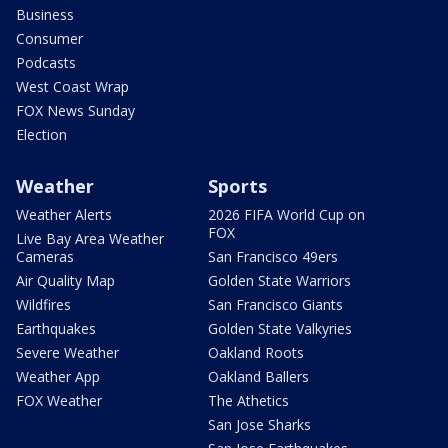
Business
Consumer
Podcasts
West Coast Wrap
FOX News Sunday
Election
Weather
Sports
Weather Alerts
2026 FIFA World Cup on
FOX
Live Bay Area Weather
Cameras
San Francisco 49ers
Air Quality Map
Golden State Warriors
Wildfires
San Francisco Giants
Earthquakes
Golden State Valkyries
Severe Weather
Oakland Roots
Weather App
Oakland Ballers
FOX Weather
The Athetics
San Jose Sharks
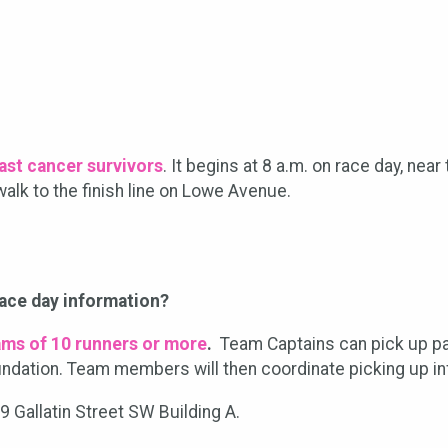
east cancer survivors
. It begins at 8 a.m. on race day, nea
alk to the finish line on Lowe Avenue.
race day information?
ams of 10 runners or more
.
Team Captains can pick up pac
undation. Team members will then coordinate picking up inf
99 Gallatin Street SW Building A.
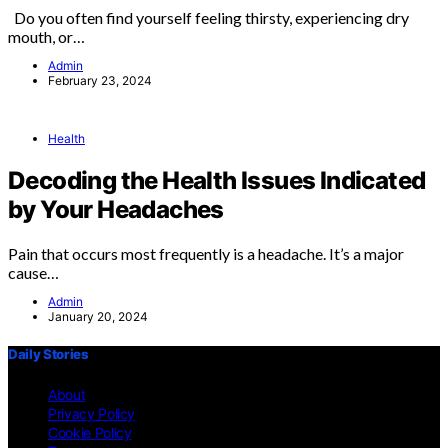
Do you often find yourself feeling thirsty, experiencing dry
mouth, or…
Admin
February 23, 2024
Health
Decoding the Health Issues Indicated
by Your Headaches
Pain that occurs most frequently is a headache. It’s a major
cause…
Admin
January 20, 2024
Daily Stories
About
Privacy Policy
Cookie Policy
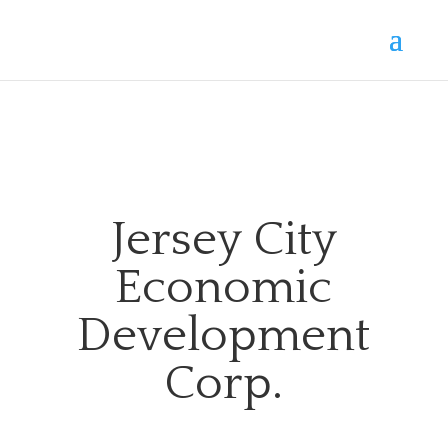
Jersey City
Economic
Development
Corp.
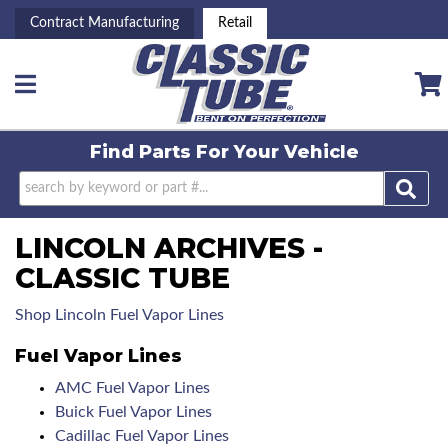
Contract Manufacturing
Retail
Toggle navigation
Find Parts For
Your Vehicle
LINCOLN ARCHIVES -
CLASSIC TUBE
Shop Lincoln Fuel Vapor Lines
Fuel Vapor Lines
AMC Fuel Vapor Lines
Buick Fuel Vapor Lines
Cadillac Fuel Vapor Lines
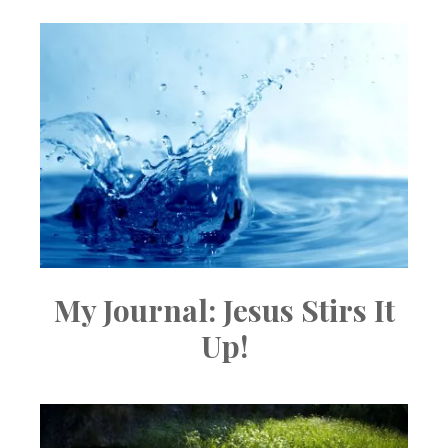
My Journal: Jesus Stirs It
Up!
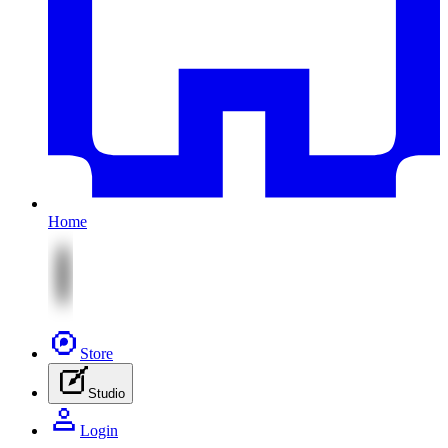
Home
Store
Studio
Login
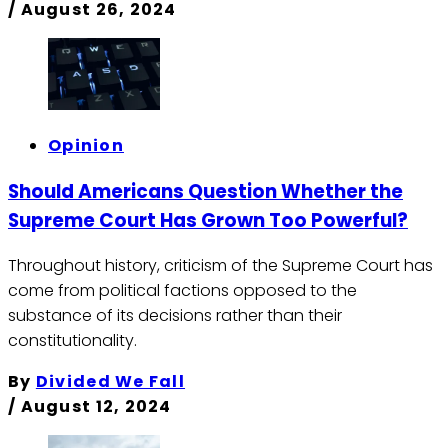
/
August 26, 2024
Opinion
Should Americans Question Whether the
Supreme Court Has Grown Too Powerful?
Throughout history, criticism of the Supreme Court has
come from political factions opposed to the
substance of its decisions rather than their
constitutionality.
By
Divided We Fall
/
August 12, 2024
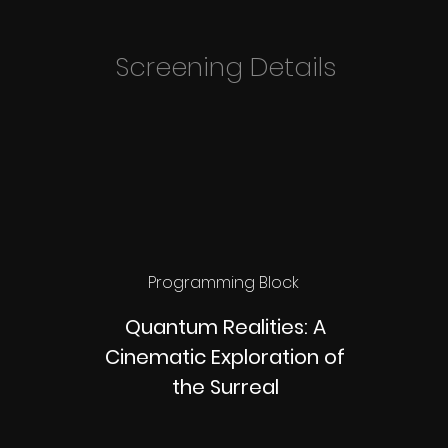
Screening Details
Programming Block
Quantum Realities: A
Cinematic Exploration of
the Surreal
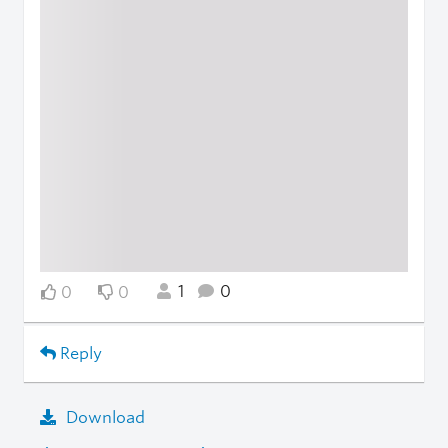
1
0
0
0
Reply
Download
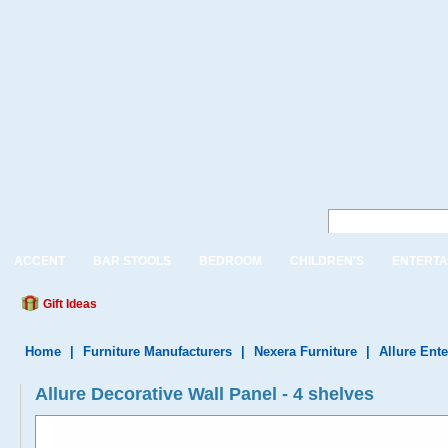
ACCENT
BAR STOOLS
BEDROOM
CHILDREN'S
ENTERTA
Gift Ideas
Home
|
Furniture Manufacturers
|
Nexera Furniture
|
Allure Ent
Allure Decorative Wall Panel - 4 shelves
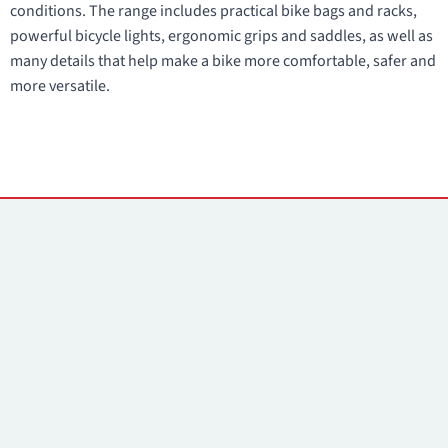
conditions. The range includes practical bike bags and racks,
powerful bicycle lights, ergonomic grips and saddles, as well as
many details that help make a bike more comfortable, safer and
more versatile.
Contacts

==

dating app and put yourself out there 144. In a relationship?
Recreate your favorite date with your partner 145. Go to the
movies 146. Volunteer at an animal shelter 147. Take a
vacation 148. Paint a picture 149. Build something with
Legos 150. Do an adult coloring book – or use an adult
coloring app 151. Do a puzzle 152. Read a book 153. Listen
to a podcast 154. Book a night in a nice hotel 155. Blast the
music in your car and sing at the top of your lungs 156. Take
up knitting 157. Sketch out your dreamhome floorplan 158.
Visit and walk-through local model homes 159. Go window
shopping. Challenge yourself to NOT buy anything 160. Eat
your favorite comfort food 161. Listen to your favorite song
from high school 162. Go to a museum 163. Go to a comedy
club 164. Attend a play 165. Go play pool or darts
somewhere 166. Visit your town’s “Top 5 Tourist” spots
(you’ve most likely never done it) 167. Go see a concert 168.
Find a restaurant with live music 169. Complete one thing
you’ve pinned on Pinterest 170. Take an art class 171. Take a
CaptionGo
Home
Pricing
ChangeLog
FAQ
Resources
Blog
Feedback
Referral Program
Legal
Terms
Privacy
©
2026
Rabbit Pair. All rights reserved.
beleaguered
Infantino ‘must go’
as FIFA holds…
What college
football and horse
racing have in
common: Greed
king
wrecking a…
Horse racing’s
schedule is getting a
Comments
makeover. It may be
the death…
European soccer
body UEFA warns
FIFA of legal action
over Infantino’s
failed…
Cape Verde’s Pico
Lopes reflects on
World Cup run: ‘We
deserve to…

### [WHAT YOU NEED TO DO]
Give back exactly the lines above that run from the one with "FOX Weather" to the one with "Team Captains can pick up pac", including both, with the pictures left out.

### [RESULT OF THE TASK]
FOX Weather
The Athetics
San Jose Sharks
east cancer survivors
. It begins at 8 a.m. on race day, nea
alk to the finish line on Lowe Avenue.
race day information?
ams of 10 runners or more
.
Team Captains can pick up pac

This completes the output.